Mas o que importa aqui é que tudo,
abençoadamente ou amaldiçoadamente, está para além, para aquém, ou fora desta
maldita órbita, de qualquer congruência, da mesma forma que pulveriza qualquer
“cinefiliazinha”, Premingerianismo ou amparo no outro com certeza magnifico
compêndio de Fujiwara ou mesmo de Jean-Claude Biette ou de quem for. Nem mesmo
as genuínas análises críticas e objectivas que já fazem saudade (os curtos e
grossos socos de Jacques Lourcelles) se aguentam na ponta da língua do twitteiro.
Se se quer falar disto há que falar por si e com conhecimento de causa, talvez pensando
nas urgências dos hospitais, no cheiro a podre ou como se colheu o milho a
quarenta graus sem sombra, partilhar experiência e abrir-se sem os truques que
tanto profanam o chamado objecto amado.
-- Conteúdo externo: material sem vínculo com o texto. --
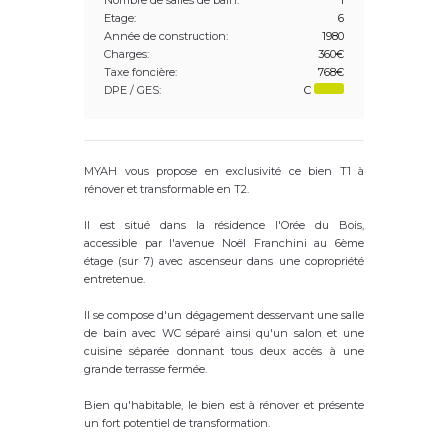
Nombre de salles de bain:
1
Etage:
6
Année de construction:
1980
Charges:
360€
Taxe foncière:
768€
DPE / GES:
C
MYAH vous propose en exclusivité ce bien T1 à
rénover et transformable en T2.
Il est situé dans la résidence l'Orée du Bois,
accessible par l'avenue Noël Franchini au 6ème
étage (sur 7) avec ascenseur dans une copropriété
entretenue.
Il se compose d'un dégagement desservant une salle
de bain avec WC séparé ainsi qu'un salon et une
cuisine séparée donnant tous deux accès à une
grande terrasse fermée.
Bien qu'habitable, le bien est à rénover et présente
un fort potentiel de transformation.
Ou então simplesmente do que se viu na
tela, sem padres, sem bênção, medo do ridículo, sem a outra rede fundamental da
respeitabilidade, de cabeça limpa e flagelado. Nada é seguro em filmes destes e
quem acreditar em Happy Endings está realmente no caminho para a felicidade
(zinha). Outro tipo de resumo, muito mais fiel e aceitando a porrada de Harry
Kleiner ou de Marty Holland: “doentes mentais”, perdidos da vida, obcecados,
suicidários (ou Aventureiros com letra maiúscula), corpos e percursos sem cabo
nem rabo, mentes que não percebem como o mundo e a máquina funciona. E não aos
comandos disto como um lorde, mas antes partilhando do mesmo abismo, Otto
Preminger, que jamais julgará, jamais culpará por exemplo Dana ou os outros
cães do mesmo osso pelo destino tão triste de Linda, antes indo no vendaval e
deixando-se disponível para ele e os seus entreverem no turbilhão total a luz
essencial, essa que pode redimir num ápice, êxtase merecido à espera de
qualquer alma. Ninguém tem culpa. Enfermidades dos que não encarreiraram.
A loucura da vida, que olhada de frente e sem os
filtros que hoje nos querem tornar nos mais libertários e radicais seres à face
da terra – faces, twitter, instagram, flickr, lux, parlamento, pingo doce – nos
surge no grau mais sensível onde se sentem realmente sentimentos (riam-se). Sem
tombar nas lengalengas tão imediatas e tão pueris da caixa de comentários,
amando (riam-se à vontade) até à exaustão. Não é o destino, é a ambição ou
promessa original que vale a pena tentar, nem que seja somente tentar, resgatar.